## Page-level text extractions
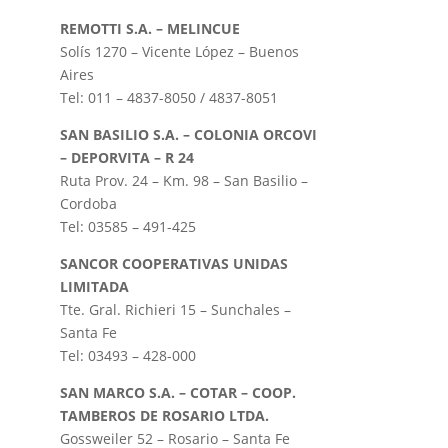
REMOTTI S.A. – MELINCUE
Solís 1270 – Vicente López – Buenos
Aires
Tel: 011 – 4837-8050 / 4837-8051
SAN BASILIO S.A. – COLONIA ORCOVI
– DEPORVITA – R 24
Ruta Prov. 24 – Km. 98 – San Basilio –
Cordoba
Tel: 03585 – 491-425
SANCOR COOPERATIVAS UNIDAS
LIMITADA
Tte. Gral. Richieri 15 – Sunchales –
Santa Fe
Tel: 03493 – 428-000
SAN MARCO S.A. – COTAR – COOP.
TAMBEROS DE ROSARIO LTDA.
Gossweiler 52 – Rosario – Santa Fe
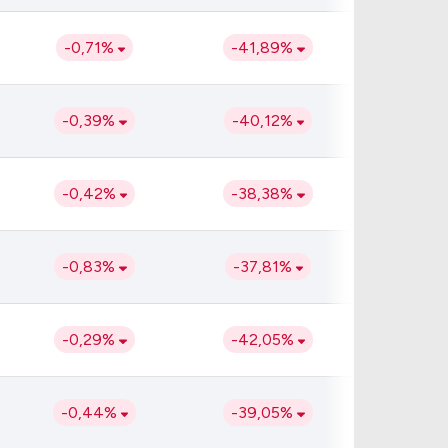
Comparador de Ativos
As Ações Mais Buscadas
-0,71%
-41,89%
Guia do Iniciante
-0,39%
-40,12%
-0,42%
-38,38%
-0,83%
-37,81%
-0,29%
-42,05%
-0,44%
-39,05%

## Exercise prompt
Search the entries for the word "Santa" and report how many lines contain it, as a bare number.

## Task answer
2